The final World Cup ticket sales phase, marked by poor organisation and IT chaos, has left thousands of hopeful fans dismayed and angry.

Many fans were forced to wait hours to process a ticket application, as Fifa’s booking system repeatedly crashed.

The computer failure affected all 11 Fifa ticket offices and 600 FNB branches made available nationally to cope with demand.

More than half a million tickets were issued for the fifth and final sales phase, allowing fans for the first time to buy tickets over the counter.

Long queues snaked outside FNB branches and at Fifa’s official ticketing centres, where hundreds of fans had camped for hours in the hope of snapping up tickets.

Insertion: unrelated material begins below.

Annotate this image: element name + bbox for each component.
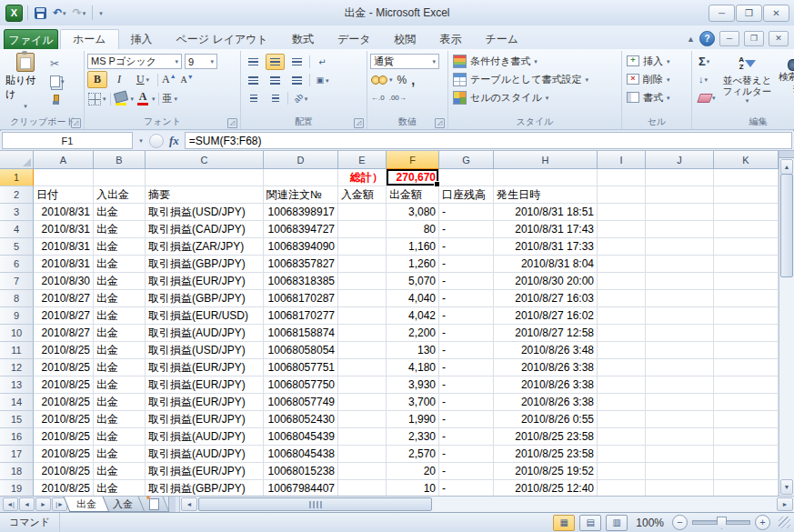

Last night Jaime Byrom, the CEO of Match, Fifa’s official ticketing service provider, said: “We want to extend our apologies to the public, who tried to obtain tickets, and we want to thank them for their patience and understanding.”

Fifa announced that with “a huge demand”, more than 53 000 tickets were sold in eight hours.

By 4pm tickets for a total of 23 matches were no longer available, including the opening game, the final and the two semi-finals.

In Pretoria the police’s elite tactical task team (TRT), trained to deal with violent and armed criminals, clashed with football fans waiting to buy tickets at the Brooklyn Mall Fifa ticketing office.

The dozen or so officers, wearing their signature black berets and body armour, used their rifles to charge into people, flung women by their clothing on to the floor and eventually used pepper spray to disperse the crowd which thronged the office.

The team’s intervention was the culmination of a day that started off in excitement for the 1 500 or so people who had gathered at the mall to buy the much-sought-after tickets, but ended in a rugby scrum between them and the authorities who tried several times to restore order to the chaotic situation.

Officials said they had not expected such a large response to over-the-counter ticket sales – a problem experienced across the country.

At the Brooklyn Mall, there was no organisation or planned crowd control, which resulted in large numbers of fans forcing their way up against the entrance to the ticket office.